Doctor Who has ventured into vampire territory several times, including on television (Fourth Doctor story “State of Decay,” new Series Five’s “The Vampires of Venice”), novels (Virgin New Adventures Blood Harvest, Paul Cornell’s Missing Adventure Goth Opera, Eighth Doctor Adventures Vampire Science and The Eight Doctors), and as of “Project: Twilight,” the audios as well. These various stories have been met varying receptions, but I think generally Doctor Who has managed to handle vampires pretty well.
The Doctor and Evelyn Smythe (a far superior companion to either of Colin Baker’s television sidekicks) find themselves in southeast London, on the bank of the river Thames, looking for a good Chinese takeout place. Some kind of inhuman stalker is killing a bunch of locals in the nearby streets, and the Doctor realizes something strange is going on when the bodies appear to be not only mutilated, but eaten.
“Project: Twilight” is a really brilliantly paced story; the way the first part is written, I was very quickly engaged in how the story was rolling. I knew right away that vampires were involved, and it took the Doctor and friends the first half of the story to figure it out, but I really enjoyed the ride, despite getting a little irritated that it took the Doctor so long to figure it out.

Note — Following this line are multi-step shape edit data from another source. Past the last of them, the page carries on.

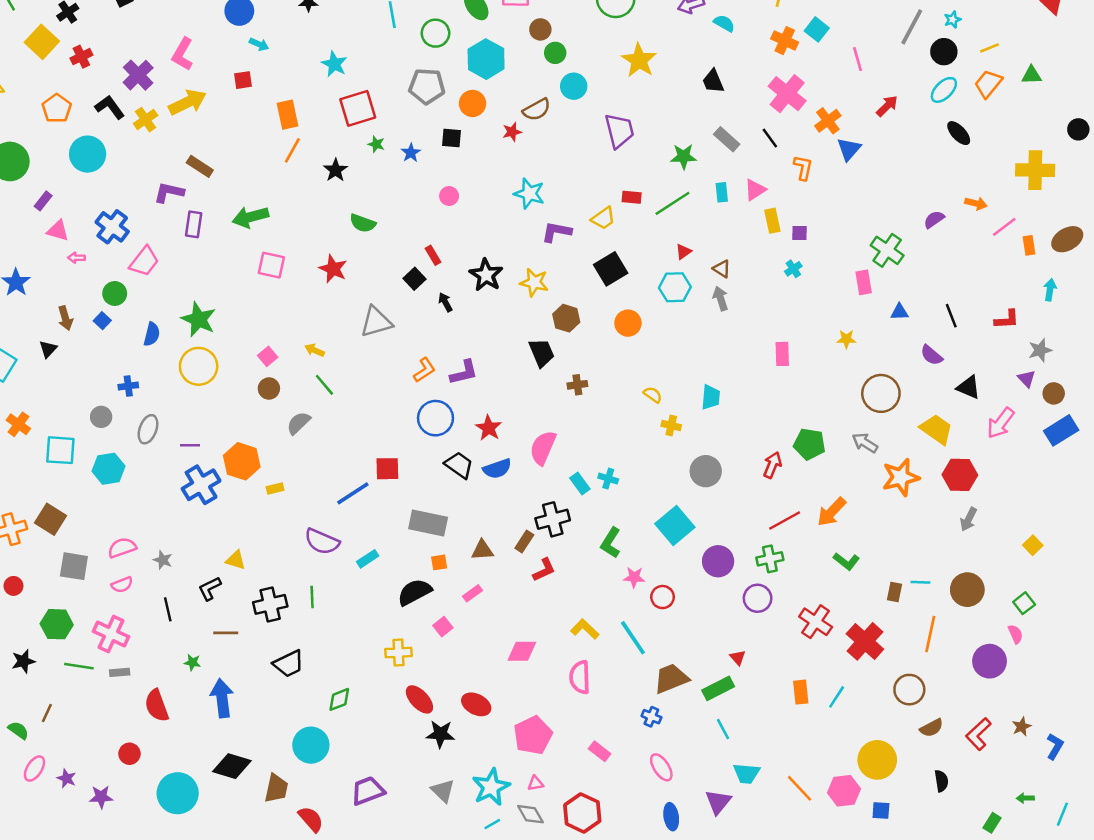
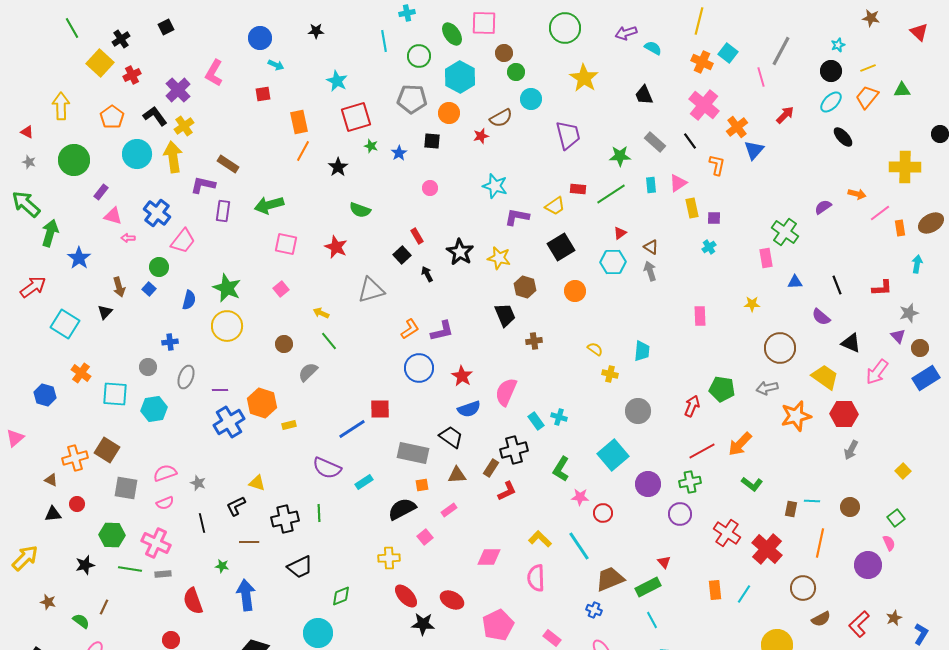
gray line: (912, 27) -> (781, 51), moved
yellow arrow: (187, 102) -> (173, 157), moved, turned -72
pink square: (268, 356) -> (281, 289), moved
gray arrow: (865, 443) -> (767, 388), turned -45
black trapezoid: (459, 465) -> (451, 437), moved
brown circle: (967, 590) -> (850, 507), size x0.7

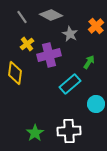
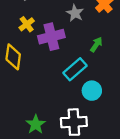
cyan circle: (96, 104) -> (92, 91), moved

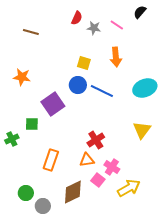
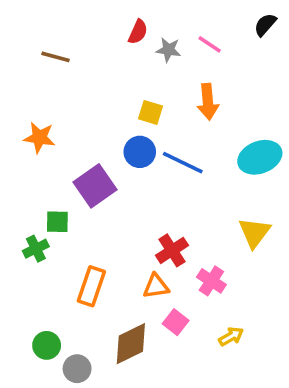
black semicircle: (140, 12) -> (265, 25), moved
green cross: (12, 139) -> (36, 249), moved
pink cross: (112, 167) -> (211, 281), moved
yellow arrow: (129, 188) -> (231, 336), size x0.6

I think some of the performances in this story are particularly strong, even from the supporting cast. The bad guys are clearly bad guys from square one, but I don’t think Doctor Who has ever been really known for ambiguity in its villainy. Maggie Stables is awesome as Evelyn Smythe; it really makes me wish Colin Baker had been allowed to actually have a decent companion on screen. This isn’t an awe-inspiring story, but I really enjoyed it anyway.